DESCRIPTION OF THE TASK:
Pull out each line of the data that includes the word "July".

[Records from a collection]
-- Opening Marker --

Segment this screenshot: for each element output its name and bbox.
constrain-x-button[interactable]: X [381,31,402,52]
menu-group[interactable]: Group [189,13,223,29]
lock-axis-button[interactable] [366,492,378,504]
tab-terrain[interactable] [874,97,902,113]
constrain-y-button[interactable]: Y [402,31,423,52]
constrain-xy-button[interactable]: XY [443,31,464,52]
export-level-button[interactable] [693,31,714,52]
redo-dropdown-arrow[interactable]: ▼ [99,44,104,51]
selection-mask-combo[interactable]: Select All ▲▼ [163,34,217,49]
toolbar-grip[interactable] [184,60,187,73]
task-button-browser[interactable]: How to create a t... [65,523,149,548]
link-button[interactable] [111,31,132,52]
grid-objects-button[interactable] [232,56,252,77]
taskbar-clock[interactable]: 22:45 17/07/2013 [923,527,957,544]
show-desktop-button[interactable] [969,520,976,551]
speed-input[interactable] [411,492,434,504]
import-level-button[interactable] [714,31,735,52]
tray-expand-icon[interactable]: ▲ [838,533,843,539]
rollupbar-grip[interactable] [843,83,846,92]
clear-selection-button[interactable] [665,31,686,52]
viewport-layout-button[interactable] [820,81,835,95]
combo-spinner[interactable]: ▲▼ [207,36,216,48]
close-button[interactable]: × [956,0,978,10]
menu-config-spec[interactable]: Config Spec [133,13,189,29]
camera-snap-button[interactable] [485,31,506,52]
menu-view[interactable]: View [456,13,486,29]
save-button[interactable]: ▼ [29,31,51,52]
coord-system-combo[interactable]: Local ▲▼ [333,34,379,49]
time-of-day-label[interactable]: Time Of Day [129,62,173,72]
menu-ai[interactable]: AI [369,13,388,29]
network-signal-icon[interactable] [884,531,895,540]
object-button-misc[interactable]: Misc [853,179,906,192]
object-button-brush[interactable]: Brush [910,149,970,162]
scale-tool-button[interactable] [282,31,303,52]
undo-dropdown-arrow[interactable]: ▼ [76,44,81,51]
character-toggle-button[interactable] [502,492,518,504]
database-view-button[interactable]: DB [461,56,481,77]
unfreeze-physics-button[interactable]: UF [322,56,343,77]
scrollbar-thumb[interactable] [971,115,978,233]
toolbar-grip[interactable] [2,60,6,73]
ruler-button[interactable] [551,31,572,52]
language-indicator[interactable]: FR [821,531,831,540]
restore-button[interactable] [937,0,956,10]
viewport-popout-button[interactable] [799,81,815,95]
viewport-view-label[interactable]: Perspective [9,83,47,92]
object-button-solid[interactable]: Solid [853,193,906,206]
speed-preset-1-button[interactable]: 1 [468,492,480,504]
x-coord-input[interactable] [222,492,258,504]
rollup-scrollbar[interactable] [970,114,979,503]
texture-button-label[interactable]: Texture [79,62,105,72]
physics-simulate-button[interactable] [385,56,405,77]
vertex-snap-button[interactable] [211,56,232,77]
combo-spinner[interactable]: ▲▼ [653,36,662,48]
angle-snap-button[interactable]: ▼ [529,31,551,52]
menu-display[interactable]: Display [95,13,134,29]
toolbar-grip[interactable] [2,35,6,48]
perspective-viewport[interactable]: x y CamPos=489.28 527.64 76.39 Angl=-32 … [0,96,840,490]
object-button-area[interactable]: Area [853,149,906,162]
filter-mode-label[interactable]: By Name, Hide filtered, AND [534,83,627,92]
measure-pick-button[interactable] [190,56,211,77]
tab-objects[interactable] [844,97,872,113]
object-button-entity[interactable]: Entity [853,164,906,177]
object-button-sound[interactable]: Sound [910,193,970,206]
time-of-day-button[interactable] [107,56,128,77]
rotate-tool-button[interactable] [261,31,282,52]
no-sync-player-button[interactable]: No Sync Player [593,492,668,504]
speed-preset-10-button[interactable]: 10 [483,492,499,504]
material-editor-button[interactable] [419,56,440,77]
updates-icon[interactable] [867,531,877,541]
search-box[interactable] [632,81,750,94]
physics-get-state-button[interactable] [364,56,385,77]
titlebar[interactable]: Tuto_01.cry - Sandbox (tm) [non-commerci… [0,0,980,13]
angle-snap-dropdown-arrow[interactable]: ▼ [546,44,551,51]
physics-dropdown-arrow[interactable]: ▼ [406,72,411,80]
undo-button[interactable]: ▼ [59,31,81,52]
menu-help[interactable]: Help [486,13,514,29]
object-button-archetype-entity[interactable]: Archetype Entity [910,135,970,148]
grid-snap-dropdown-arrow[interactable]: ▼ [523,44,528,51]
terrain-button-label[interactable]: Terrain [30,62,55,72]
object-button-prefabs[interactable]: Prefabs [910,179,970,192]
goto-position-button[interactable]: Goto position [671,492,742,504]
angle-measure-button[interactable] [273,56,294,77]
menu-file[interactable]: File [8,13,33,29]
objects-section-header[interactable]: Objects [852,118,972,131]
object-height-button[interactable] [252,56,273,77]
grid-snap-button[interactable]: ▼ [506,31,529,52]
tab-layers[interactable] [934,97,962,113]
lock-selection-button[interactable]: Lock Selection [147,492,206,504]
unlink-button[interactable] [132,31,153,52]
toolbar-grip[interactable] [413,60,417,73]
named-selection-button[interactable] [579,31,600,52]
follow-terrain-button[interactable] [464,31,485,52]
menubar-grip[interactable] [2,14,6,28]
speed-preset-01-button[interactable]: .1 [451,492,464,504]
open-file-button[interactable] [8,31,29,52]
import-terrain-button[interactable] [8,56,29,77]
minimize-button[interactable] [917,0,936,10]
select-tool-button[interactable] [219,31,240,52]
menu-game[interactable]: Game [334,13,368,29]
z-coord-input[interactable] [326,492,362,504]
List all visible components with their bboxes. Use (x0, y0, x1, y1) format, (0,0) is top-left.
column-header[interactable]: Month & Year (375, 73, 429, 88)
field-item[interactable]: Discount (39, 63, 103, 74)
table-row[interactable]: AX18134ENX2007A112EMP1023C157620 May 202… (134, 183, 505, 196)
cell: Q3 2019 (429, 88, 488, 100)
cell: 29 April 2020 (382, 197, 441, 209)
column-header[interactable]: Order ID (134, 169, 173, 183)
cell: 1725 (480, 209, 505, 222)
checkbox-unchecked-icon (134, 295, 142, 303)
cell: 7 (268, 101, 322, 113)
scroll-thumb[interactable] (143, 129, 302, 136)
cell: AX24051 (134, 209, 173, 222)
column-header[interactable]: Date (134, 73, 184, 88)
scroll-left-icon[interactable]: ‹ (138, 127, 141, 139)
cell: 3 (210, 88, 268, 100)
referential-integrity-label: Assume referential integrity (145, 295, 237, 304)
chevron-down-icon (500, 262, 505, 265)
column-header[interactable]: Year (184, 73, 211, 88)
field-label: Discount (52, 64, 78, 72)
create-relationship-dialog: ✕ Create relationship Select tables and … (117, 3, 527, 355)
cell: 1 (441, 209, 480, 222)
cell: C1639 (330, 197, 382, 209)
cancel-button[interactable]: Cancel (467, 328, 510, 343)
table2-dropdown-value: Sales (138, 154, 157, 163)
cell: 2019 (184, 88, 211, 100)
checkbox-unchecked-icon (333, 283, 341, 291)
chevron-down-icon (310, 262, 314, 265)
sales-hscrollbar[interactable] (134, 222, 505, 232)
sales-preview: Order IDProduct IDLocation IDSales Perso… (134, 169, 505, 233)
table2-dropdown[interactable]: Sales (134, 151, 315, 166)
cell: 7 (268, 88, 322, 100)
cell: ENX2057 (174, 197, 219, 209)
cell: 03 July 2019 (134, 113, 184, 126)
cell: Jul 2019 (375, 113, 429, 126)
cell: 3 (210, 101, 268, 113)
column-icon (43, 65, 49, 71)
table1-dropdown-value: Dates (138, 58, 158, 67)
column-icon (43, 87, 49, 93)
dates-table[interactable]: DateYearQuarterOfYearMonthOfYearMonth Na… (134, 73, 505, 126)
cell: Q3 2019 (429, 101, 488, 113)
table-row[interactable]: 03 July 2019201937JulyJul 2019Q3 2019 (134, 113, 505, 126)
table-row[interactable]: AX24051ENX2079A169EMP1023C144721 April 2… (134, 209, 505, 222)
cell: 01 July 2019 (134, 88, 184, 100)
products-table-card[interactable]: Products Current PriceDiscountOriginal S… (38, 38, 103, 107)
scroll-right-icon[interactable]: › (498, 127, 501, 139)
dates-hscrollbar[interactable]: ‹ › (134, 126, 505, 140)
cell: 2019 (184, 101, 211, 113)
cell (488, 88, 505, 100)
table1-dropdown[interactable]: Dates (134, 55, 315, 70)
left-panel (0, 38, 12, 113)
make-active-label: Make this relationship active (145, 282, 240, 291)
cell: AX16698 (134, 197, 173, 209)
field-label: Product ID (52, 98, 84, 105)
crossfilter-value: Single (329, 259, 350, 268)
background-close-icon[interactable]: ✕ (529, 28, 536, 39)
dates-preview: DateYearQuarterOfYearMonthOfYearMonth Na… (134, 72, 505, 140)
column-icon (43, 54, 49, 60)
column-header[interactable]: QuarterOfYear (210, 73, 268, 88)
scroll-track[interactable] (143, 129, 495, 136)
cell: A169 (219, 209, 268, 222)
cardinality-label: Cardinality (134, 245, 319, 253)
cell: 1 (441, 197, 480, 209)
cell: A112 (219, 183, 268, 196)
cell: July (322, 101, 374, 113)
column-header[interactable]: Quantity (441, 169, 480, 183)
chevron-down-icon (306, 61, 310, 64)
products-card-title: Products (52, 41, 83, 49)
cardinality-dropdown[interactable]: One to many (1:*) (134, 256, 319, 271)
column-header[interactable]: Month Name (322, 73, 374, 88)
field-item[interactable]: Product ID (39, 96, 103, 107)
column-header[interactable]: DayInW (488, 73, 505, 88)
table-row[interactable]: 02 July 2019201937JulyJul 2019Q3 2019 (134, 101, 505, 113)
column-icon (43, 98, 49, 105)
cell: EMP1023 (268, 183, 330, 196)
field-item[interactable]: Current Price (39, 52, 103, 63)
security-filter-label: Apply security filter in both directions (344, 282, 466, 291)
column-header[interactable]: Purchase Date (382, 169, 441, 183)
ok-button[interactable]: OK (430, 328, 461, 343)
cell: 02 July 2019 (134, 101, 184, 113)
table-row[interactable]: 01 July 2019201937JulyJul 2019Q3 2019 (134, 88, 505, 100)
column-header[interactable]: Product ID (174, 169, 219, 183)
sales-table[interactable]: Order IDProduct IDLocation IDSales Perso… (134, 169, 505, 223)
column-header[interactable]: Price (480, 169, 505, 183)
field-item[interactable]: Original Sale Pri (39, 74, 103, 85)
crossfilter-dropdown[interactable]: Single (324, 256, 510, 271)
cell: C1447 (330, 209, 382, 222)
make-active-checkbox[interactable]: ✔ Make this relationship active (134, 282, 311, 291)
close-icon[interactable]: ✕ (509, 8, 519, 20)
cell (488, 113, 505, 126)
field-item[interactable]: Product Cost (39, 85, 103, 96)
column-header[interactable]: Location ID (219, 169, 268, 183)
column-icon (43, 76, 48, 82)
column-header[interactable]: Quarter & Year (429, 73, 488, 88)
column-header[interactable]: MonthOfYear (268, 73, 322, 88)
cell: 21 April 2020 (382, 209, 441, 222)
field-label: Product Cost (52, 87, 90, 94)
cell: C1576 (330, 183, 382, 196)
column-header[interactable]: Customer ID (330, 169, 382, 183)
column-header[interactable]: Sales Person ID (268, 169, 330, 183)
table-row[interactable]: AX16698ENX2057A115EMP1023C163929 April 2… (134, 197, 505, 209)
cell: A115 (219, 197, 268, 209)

-- Closing Marker --

RESULT:
cell: 03 July 2019 (134, 113, 184, 126)
table-row[interactable]: 03 July 2019201937JulyJul 2019Q3 2019 (134, 113, 505, 126)
cell: 01 July 2019 (134, 88, 184, 100)
cell: July (322, 101, 374, 113)
table-row[interactable]: 02 July 2019201937JulyJul 2019Q3 2019 (134, 101, 505, 113)
cell: 02 July 2019 (134, 101, 184, 113)
table-row[interactable]: 01 July 2019201937JulyJul 2019Q3 2019 (134, 88, 505, 100)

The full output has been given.